La mort d’El Mencho marque potentiellement la fin d’une ère, mais elle ouvre également une période de grande incertitude. Le CJNG est connu pour sa structure paramilitaire et sa violence extrême.
Sans leur chef charismatique et impitoyable, une lutte de succession interne semble inévitable, ce qui pourrait plonger le Mexique dans une nouvelle vague d’affrontements entre factions rivales cherchant à s’approprier les restes de l’empire.
Cette affaire souligne également la vulnérabilité des plus grands criminels face à la connectivité moderne. À une époque où tout est traçable, le secret est devenu une denrée impossible à préserver, même pour un milliardaire de la drogue. Le contraste entre la violence brute du cartel et la superficialité apparente des réseaux sociaux crée un paradoxe qui fascinera les analystes pour les années à venir.

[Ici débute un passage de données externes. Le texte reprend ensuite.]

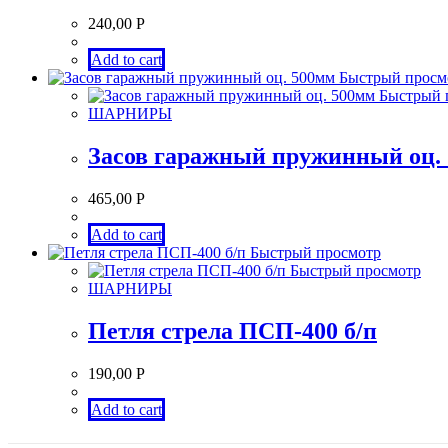
240,00
Р
Add to cart
Быстрый просм
Быстрый 
ШАРНИРЫ
Засов гаражный пружинный оц.
465,00
Р
Add to cart
Быстрый просмотр
Быстрый просмотр
ШАРНИРЫ
Петля стрела ПСП-400 б/п
190,00
Р
Add to cart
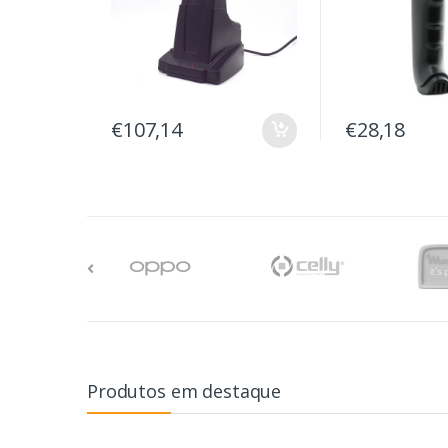
€107,14
€28,18
Produtos em destaque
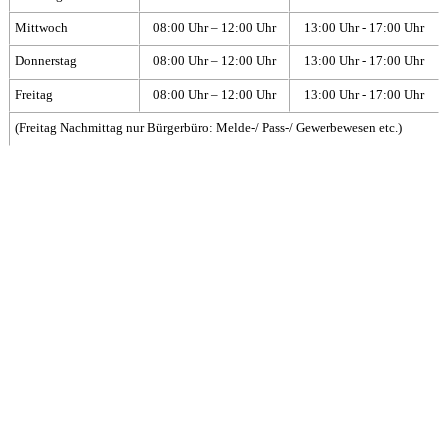
Mittwoch
08:00 Uhr – 12:00 Uhr
13:00 Uhr - 17:00 Uhr
Donnerstag
08:00 Uhr – 12:00 Uhr
13:00 Uhr - 17:00 Uhr
Freitag
08:00 Uhr – 12:00 Uhr
13:00 Uhr - 17:00 Uhr
(Freitag Nachmittag nur Bürgerbüro: Melde-/ Pass-/ Gewerbewesen etc.)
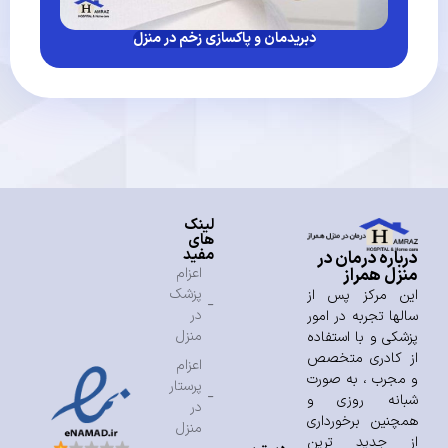
دبریدمان و پاکسازی زخم در منزل
لینک
های
مفید
درباره درمان در
منزل همراز
اعزام
پزشک
این مرکز پس از
در
سالها تجربه در امور
منزل
پزشکی و با استفاده
از کادری متخصص
اعزام
و مجرب ، به صورت
پرستار
شبانه روزی و
در
همچنین برخورداری
منزل
از جدید ترین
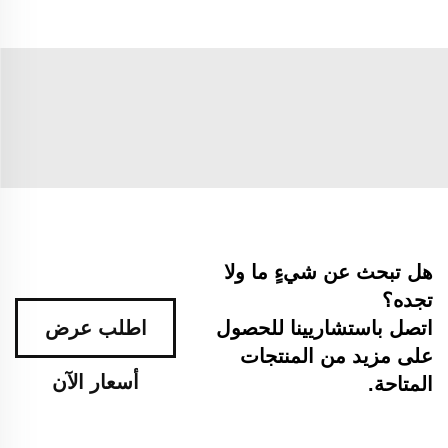
هل تبحث عن شيءٍ ما ولا
تجده؟
اتصل باستشاريينا للحصول
اطلب عرض
على مزيد من المنتجات
أسعار الآن
المتاحة.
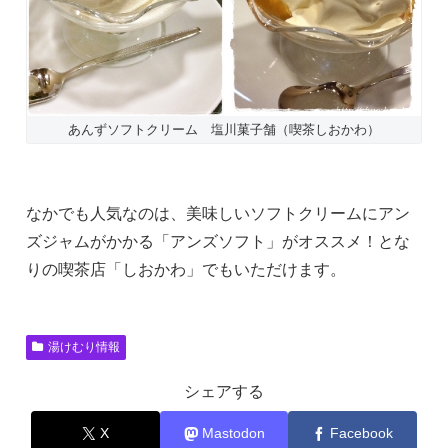
あんずソフトクリーム 塩川菓子舗（喫茶しおかわ）
なかでも人気なのは、美味しいソフトクリームにアン
ズジャムがかかる「アンズソフト」がオススメ！とな
りの喫茶店「しおかわ」でもいただけます。
湯けむり情報
シェアする
X
Mastodon
Facebook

L’élimination d’El Mencho est une victoire majeure pour les gouvernements mexicain et américain, bien que le prix à payer pour la stabilité régionale reste à déterminer. L’ironie veut que l’homme qui a échappé aux armées régulières pendant une décennie soit tombé à cause d’un “post” Instagram ou OnlyFans. Cela rappelle que dans le monde actuel, les données sont une arme bien plus tranchante que les balles.
Alors que les autorités procèdent aux identifications formelles et que les réseaux sociaux s’enflamment autour du rôle de Maria Julissa, une chose est certaine : la réalité a, une fois de plus, dépassé la fiction des meilleures séries de narcotrafiquants.Souhaitez-vous que je rédige une analyse plus détaillée sur les conséquences potentielles de la mort d’El Mencho sur la sécurité au Mexique ?
L’histoire du crime organisé au Mexique vient de connaître l’un de ses chapitres les plus surréalistes et tragiques. Nemesio Oseguera Cervantes, plus connu sous le pseudonyme d’El Mencho, leader incontesté du puissant Cartel Jalisco Nueva Generación (CJNG), aurait été abattu lors d’une opération militaire d’envergure.
Si la mort d’un tel criminel est en soi un séisme géopolitique, ce sont les circonstances de sa chute qui stupéfient le monde entier : l’homme le plus recherché par la DEA et la CIA aurait été trahi par une simple publication sur les réseaux sociaux d’une créatrice de contenu OnlyFans, Maria Julissa.
Pendant des années, El Mencho était devenu une figure mythique, un fantôme que les autorités mexicaines et américaines traquaient sans relâche à travers les montagnes du Jalisco. Contrairement à Joaquin “El Chapo” Guzman, El Mencho privilégiait l’ombre, évitant les apparitions publiques et changeant de cachette presque quotidiennement.
Sa tête était mise à prix pour des dizaines de millions de dollars. Pourtant, ce ne sont ni les drones de haute technologie ni les informateurs infiltrés qui ont scellé son destin, mais une erreur humaine liée à la vanité de l’ère numérique.